● THE TASK
Across the entries below, the lines containing "Guinée" should be counted and only their number returned.

● DATASET ENTRIES
________________________________________

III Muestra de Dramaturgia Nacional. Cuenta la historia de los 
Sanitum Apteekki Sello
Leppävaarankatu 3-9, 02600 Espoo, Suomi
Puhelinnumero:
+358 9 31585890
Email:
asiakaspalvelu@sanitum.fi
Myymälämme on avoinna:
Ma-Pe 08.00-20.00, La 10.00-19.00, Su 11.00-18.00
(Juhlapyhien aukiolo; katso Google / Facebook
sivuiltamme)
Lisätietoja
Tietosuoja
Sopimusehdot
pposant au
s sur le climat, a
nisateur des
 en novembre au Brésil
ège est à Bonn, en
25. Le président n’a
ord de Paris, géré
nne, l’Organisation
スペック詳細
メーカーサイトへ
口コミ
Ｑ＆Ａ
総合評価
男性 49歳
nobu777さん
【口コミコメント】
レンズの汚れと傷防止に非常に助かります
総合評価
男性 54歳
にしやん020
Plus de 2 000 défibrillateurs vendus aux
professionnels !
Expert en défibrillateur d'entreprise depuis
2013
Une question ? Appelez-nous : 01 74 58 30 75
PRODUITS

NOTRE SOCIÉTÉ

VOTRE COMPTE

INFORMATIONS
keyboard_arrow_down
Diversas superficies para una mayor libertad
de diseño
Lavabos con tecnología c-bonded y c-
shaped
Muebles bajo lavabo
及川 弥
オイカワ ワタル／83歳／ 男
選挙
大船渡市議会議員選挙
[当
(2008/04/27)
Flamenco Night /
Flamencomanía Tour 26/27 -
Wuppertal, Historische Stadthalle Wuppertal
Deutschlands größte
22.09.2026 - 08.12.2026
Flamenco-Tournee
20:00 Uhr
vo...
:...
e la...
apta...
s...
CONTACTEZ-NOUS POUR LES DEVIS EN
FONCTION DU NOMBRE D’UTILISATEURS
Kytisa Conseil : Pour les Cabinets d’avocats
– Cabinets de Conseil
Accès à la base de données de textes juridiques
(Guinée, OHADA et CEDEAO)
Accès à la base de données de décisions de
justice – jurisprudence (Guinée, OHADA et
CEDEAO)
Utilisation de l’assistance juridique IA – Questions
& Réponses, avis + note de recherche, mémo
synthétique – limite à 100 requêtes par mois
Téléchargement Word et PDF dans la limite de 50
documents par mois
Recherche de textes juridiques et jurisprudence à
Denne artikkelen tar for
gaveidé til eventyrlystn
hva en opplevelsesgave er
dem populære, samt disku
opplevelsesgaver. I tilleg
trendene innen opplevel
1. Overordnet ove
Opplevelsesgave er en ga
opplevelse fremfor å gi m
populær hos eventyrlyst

________________________________________

● EXERCISE SOLUTION
2